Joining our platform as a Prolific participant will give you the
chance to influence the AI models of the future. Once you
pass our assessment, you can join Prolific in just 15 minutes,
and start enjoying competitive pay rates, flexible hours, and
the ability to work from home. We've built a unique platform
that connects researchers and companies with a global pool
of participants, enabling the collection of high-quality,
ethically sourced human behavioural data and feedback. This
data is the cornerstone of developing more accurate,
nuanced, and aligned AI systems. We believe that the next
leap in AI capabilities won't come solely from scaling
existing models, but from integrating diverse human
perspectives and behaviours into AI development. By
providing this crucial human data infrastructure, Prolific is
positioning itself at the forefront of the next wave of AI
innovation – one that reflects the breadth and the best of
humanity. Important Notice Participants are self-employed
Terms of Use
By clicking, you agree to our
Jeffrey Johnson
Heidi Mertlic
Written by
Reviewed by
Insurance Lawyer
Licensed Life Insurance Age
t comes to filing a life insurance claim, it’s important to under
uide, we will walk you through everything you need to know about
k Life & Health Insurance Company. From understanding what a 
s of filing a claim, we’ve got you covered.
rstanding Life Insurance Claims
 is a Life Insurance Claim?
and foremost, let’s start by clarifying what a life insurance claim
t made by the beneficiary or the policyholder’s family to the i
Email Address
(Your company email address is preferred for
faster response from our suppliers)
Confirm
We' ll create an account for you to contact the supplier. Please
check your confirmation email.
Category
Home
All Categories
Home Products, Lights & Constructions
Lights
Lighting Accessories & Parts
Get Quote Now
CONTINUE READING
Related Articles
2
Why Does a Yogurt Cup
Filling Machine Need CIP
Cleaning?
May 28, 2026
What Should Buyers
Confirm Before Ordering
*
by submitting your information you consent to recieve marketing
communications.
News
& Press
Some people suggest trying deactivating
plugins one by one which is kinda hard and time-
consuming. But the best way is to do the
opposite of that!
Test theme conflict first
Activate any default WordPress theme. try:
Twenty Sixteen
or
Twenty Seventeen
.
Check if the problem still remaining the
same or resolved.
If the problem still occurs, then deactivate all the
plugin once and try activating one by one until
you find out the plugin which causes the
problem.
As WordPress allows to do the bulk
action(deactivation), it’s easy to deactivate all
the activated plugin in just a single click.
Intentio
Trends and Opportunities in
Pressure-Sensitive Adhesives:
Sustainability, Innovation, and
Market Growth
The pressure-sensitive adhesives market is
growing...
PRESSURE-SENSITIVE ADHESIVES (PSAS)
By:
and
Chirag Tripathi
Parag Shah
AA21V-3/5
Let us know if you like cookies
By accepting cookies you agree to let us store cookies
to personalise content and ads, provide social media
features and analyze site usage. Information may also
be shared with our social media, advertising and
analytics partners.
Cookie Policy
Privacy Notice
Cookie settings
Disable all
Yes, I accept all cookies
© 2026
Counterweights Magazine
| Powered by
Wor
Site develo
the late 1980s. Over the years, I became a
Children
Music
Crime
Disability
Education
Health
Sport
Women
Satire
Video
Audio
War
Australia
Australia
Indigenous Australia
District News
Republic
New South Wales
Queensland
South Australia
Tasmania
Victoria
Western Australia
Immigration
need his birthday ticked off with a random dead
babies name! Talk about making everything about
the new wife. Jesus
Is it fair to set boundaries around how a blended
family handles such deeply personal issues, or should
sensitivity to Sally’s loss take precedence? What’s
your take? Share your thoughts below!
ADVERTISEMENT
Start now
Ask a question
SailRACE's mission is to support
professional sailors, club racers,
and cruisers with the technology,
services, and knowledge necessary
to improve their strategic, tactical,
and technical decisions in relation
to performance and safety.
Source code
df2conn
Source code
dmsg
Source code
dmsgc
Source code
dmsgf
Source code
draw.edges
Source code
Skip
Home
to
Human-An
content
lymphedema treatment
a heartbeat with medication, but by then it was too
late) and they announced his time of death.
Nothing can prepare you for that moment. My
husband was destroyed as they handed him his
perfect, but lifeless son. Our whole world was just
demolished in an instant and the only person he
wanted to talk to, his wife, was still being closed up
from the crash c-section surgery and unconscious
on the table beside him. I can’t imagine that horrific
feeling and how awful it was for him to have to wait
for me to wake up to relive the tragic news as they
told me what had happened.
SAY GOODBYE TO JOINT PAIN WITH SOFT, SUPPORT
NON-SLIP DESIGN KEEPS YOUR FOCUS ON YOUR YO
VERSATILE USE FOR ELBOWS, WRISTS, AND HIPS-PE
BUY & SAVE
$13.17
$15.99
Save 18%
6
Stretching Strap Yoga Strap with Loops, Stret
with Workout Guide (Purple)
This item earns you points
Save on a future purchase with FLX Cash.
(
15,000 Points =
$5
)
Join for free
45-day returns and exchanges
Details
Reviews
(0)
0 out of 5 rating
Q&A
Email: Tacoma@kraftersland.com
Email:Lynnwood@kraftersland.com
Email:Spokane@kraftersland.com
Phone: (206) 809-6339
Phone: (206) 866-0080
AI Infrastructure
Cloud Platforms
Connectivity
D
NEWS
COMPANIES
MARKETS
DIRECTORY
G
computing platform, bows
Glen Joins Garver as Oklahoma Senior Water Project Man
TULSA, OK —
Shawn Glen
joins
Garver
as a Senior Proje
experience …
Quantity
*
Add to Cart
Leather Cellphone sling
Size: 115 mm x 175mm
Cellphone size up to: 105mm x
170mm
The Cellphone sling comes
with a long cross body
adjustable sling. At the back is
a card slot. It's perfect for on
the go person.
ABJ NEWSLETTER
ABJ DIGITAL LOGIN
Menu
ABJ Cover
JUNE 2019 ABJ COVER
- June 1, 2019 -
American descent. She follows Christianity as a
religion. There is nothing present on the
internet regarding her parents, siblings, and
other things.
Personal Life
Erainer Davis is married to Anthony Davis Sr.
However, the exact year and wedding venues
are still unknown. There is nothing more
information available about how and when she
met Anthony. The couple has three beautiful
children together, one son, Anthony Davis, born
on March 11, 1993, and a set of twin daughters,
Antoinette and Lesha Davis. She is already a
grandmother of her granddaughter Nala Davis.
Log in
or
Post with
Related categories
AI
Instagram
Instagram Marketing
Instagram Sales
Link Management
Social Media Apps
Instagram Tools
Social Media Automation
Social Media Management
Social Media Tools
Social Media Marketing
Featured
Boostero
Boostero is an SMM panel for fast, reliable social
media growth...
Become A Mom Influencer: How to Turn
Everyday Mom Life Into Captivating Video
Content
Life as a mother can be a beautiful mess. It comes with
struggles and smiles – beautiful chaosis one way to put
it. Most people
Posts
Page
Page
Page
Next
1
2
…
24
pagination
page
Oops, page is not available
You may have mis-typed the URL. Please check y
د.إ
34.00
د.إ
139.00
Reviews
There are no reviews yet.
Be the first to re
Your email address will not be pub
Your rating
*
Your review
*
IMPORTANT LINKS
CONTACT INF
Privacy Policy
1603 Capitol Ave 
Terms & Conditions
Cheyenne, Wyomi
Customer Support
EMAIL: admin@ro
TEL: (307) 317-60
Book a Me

━━━━━━━━━━

__What you need to do__: Where a line in the material contains "Anthony", copy that line.

__Solution to the exercise__:
Erainer Davis is married to Anthony Davis Sr.
met Anthony. The couple has three beautiful
children together, one son, Anthony Davis, born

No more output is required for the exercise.